# Work instructions
Show all lines from the records below in which the string "each" is present.
[Opening Dataset section]
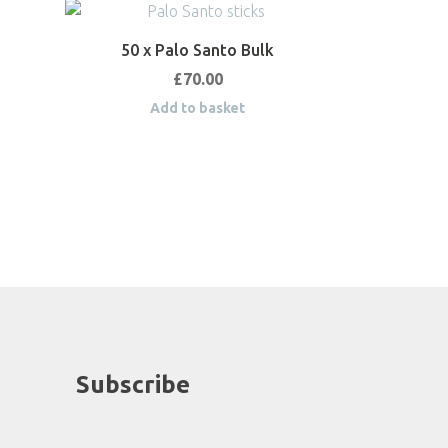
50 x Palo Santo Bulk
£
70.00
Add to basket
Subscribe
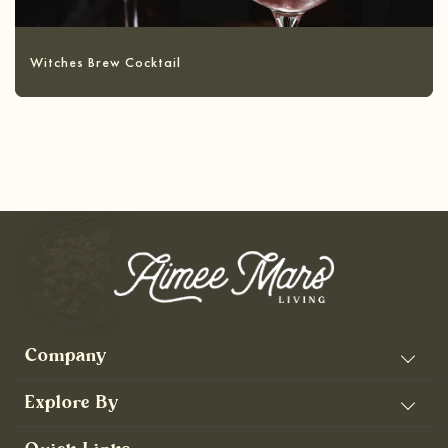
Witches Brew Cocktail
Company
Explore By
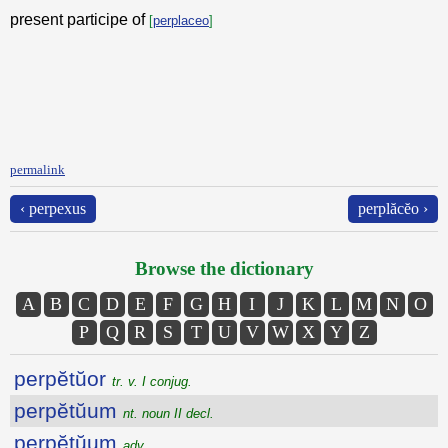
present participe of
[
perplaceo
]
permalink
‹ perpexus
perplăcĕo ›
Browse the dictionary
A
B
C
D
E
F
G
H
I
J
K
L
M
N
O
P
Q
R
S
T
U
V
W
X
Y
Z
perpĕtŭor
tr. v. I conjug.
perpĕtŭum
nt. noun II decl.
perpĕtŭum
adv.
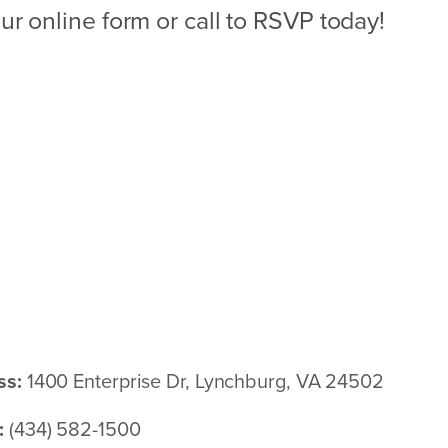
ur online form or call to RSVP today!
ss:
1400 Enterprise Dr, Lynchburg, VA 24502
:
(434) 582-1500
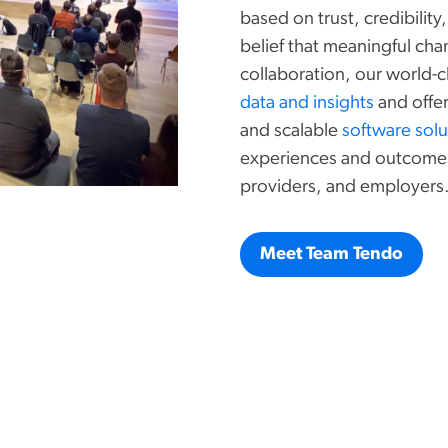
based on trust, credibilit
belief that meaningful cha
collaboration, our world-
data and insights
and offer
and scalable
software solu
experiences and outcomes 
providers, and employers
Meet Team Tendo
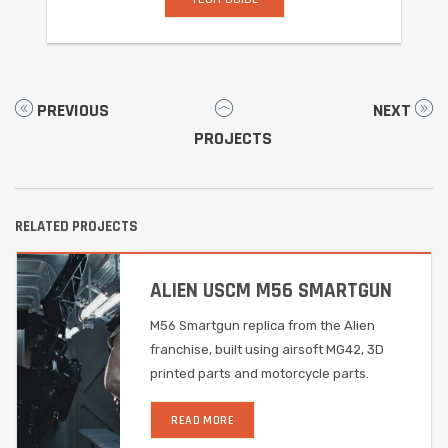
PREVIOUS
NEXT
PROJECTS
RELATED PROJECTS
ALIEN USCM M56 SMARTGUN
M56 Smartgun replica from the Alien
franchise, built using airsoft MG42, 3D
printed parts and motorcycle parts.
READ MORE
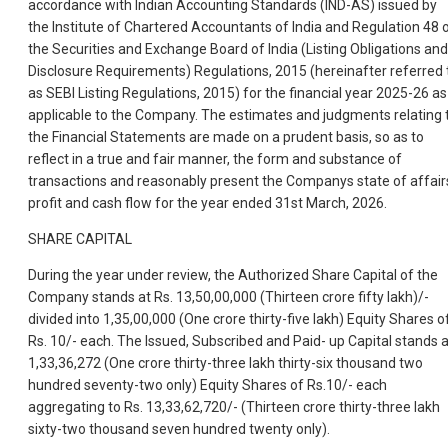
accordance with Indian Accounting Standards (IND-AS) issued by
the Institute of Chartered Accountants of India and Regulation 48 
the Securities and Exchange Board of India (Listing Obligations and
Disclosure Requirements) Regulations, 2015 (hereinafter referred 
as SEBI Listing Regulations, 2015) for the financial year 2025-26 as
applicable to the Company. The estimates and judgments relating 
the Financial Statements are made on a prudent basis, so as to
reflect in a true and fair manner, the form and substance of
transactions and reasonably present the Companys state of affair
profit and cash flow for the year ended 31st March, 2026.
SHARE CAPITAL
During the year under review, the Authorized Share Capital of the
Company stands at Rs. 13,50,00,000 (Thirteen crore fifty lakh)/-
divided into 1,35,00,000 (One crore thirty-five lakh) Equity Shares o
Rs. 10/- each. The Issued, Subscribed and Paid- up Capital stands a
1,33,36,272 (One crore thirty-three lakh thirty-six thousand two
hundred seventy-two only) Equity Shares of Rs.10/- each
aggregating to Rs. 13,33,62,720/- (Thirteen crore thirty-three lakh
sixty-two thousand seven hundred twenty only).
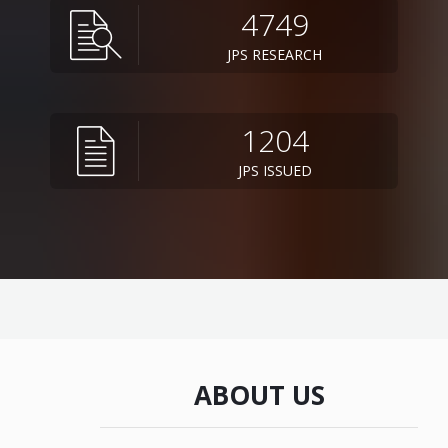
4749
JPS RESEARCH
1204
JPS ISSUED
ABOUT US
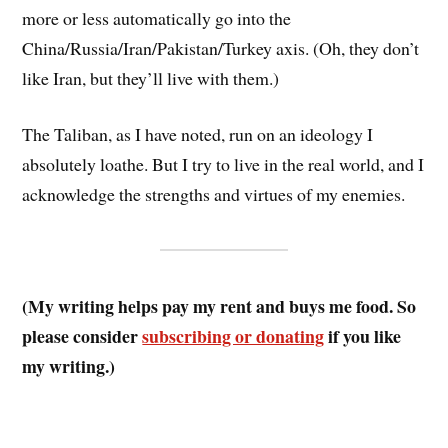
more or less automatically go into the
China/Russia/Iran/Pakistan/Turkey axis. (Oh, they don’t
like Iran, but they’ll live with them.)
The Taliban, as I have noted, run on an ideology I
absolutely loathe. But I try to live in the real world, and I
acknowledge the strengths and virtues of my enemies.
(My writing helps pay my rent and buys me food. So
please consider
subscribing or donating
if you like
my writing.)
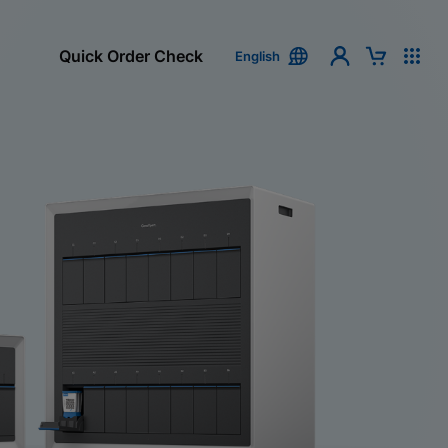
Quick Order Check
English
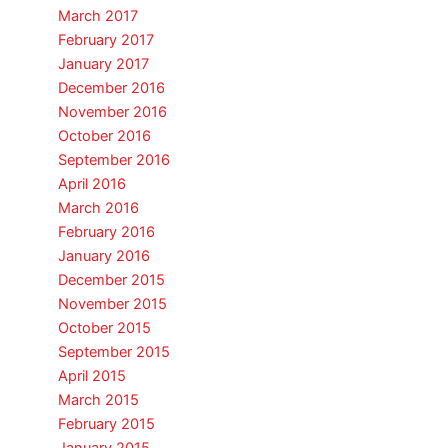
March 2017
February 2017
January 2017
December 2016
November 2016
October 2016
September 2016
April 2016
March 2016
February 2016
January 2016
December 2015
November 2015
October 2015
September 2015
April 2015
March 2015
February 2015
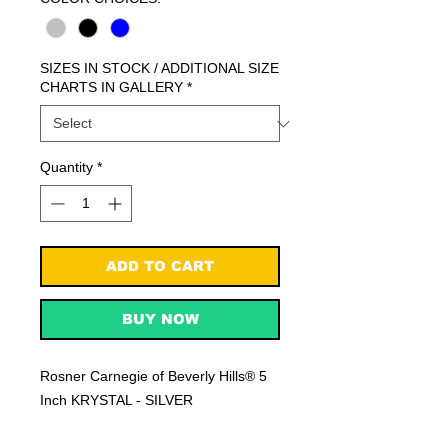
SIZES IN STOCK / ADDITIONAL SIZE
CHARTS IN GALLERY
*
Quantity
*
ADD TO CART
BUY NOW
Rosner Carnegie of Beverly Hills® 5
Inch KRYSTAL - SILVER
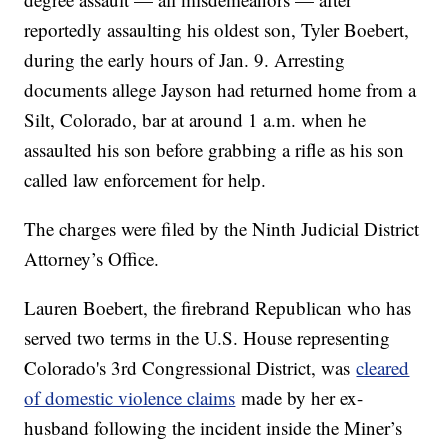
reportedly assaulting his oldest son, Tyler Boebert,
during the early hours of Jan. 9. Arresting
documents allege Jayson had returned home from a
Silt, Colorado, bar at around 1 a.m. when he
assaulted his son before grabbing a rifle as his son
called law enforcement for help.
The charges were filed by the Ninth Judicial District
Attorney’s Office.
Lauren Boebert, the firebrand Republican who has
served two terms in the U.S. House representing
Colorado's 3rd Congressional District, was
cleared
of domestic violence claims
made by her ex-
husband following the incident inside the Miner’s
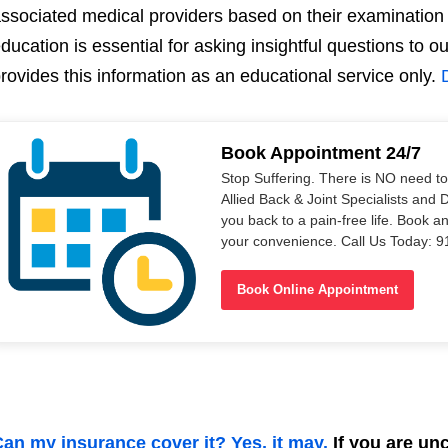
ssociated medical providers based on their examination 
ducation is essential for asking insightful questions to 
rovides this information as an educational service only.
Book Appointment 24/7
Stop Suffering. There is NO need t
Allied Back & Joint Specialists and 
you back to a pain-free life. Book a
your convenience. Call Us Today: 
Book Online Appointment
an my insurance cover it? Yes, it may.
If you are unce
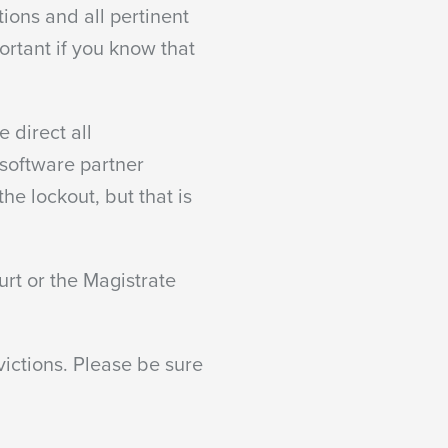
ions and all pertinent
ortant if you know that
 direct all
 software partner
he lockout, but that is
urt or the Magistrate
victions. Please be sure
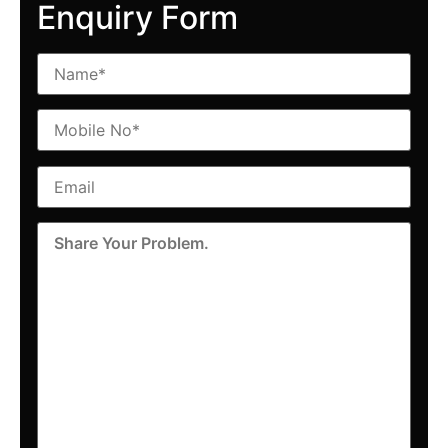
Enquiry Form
[Closing Dataset section]
# Solved exercise
Rs. 10/- each. The Issued, Subscribed and Paid- up Capital stands a
hundred seventy-two only) Equity Shares of Rs.10/- each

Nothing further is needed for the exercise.